→ WHAT IS REQUIRED
The answer must be every line from the listing that holds the string "sedang".

→ DATASET EXTRACT
────────────────────────────────────────

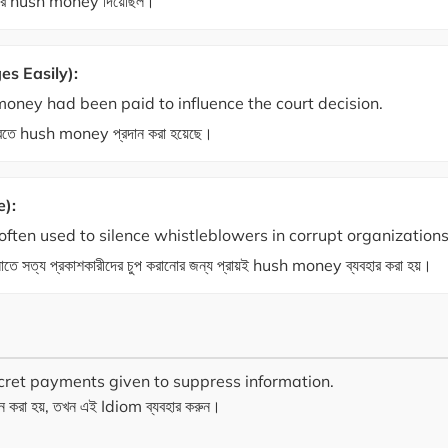
ারীদের hush money দিয়েছিল।
s Easily):
ney had been paid to influence the court decision.
ত করতে hush money প্রদান করা হয়েছে।
e):
ften used to silence whistleblowers in corrupt organizations
গুলোতে সত্য প্রকাশকারীদের চুপ করানোর জন্য প্রায়ই hush money ব্যবহার করা হয়।
ecret payments given to suppress information.
ান করা হয়, তখন এই Idiom ব্যবহার করুন।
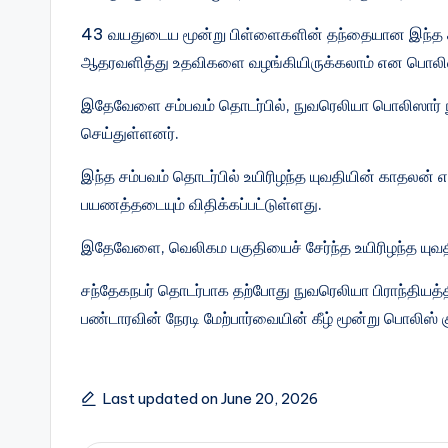
43 வயதுடைய மூன்று பிள்ளைகளின் தந்தையான இந்த சந
ஆதரவளித்து உதவிகளை வழங்கியிருக்கலாம் என பொலிஸா
இதேவேளை சம்பவம் தொடர்பில், நுவரெலியா பொலிஸார் நு
செய்துள்ளனர்.
இந்த சம்பவம் தொடர்பில் உயிரிழந்த யுவதியின் காதலன் எ
பயணத்தடையும் விதிக்கப்பட்டுள்ளது.
இதேவேளை, வெலிகம பகுதியைச் சேர்ந்த உயிரிழந்த யுவதி
சந்தேகநபர் தொடர்பாக தற்போது நுவரெலியா பிராந்தியத
பண்டாரவின் நேரடி மேற்பார்வையின் கீழ் மூன்று பொல
Last updated on June 20, 2026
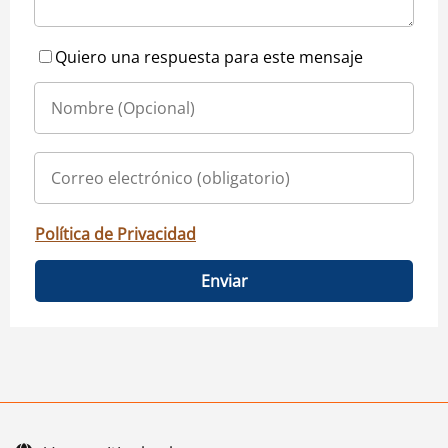
Quiero una respuesta para este mensaje
Política de Privacidad
Enviar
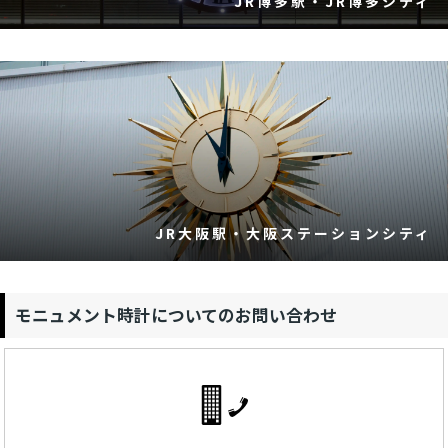
JR博多駅・JR博多シティ
JR大阪駅・大阪ステーションシティ
モニュメント時計についてのお問い合わせ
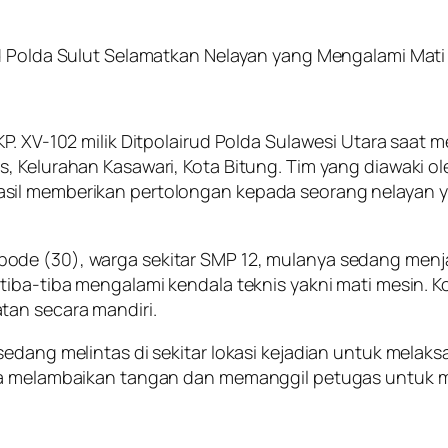
ud Polda Sulut Selamatkan Nelayan yang Mengalami Mati
. XV-102 milik Ditpolairud Polda Sulawesi Utara saat me
s, Kelurahan Kasawari, Kota Bitung. Tim yang diawaki 
asil memberikan pertolongan kepada seorang nelayan 
de (30), warga sekitar SMP 12, mulanya sedang menjala
tiba-tiba mengalami kendala teknis yakni mati mesin. K
tan secara mandiri.
sedang melintas di sekitar lokasi kejadian untuk melak
era melambaikan tangan dan memanggil petugas untuk 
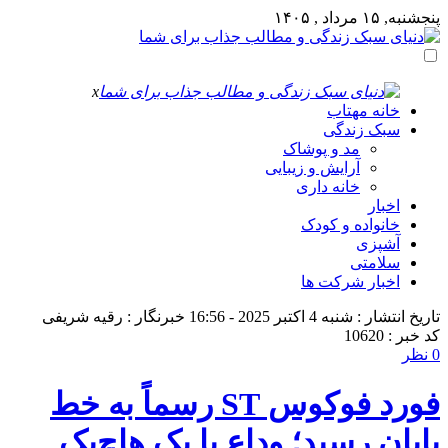
پنجشنبه, ۱۵ مرداد , ۱۴۰۵
x
خانه مهتاب
سبک زندگی
مد و پوشاک
آرایش و زیبایی
خانه داری
اخبار
خانواده و کودک
آشپزی
سلامتی
اخبار شرکت ها
تاریخ انتشار : شنبه 4 اکتبر 2025 - 16:56
خبرنگار : رقیه شریفی
کد خبر : 10620
0 نظر
فورد فوکوس ST رسماً به خط
پایان رسید؛ وداع با یک هاچ‌بک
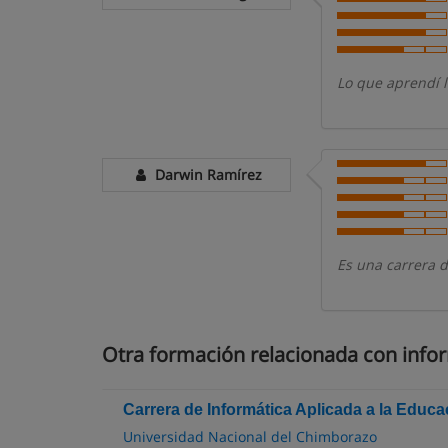
Lo que aprendí l
Darwin Ramírez
Es una carrera 
Otra formación relacionada con info
Carrera de Informática Aplicada a la Educa
Universidad Nacional del Chimborazo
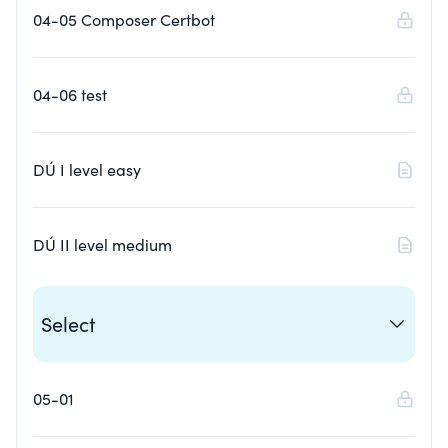
04-05 Composer Certbot
04-06 test
DÚ I level easy
DÚ II level medium
Select
05-01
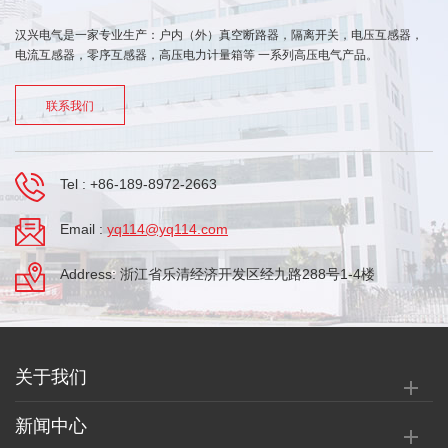
汉兴电气是一家专业生产：户内（外）真空断路器，隔离开关，电压互感器，
电流互感器，零序互感器，高压电力计量箱等 一系列高压电气产品。
联系我们
Tel :
+86-189-8972-2663
Email :
yq114@yq114.com
Address: 浙江省乐清经济开发区经九路288号1-4楼
关于我们
新闻中心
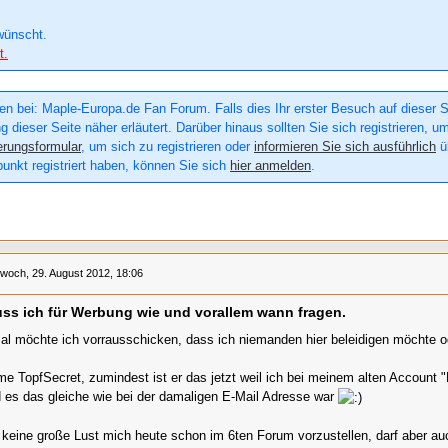
wünscht.
t.
n bei: Maple-Europa.de Fan Forum. Falls dies Ihr erster Besuch auf dieser Sei
g dieser Seite näher erläutert. Darüber hinaus sollten Sie sich registrieren, u
erungsformular
, um sich zu registrieren oder
informieren Sie sich ausführlich
üb
punkt registriert haben, können Sie sich
hier anmelden
.
twoch, 29. August 2012, 18:06
s ich für Werbung wie und vorallem wann fragen.
mal möchte ich vorrausschicken, dass ich niemanden hier beleidigen möchte o
e TopfSecret, zumindest ist er das jetzt weil ich bei meinem alten Account
 es das gleiche wie bei der damaligen E-Mail Adresse war
 keine große Lust mich heute schon im 6ten Forum vorzustellen, darf aber a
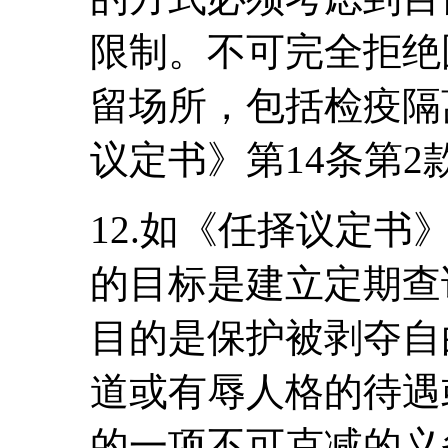
限制。不可完全拒绝
留场所，包括检疫隔
议定书》第14条第
12.如《任择议定书
的目标是建立定期查
目的是保护被剥夺自
道或有辱人格的待遇
的一项不可克减的义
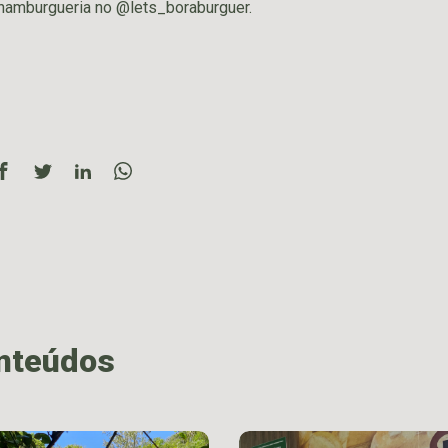
hamburgueria no @lets_boraburguer.
onteúdos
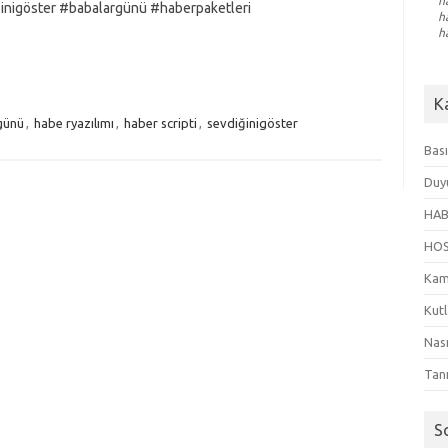
h
inigöster #babalargünü #haberpaketleri
h
h
K
günü
,
habe ryazılımı
,
haber scripti
,
sevdiğinigöster
Bası
Duy
HAB
HO
Kam
Kut
Nası
Tanı
S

────────────────────────────────────────

→ WRITTEN SOLUTION
de (30), warga sekitar SMP 12, mulanya sedang menjala
sedang melintas di sekitar lokasi kejadian untuk melak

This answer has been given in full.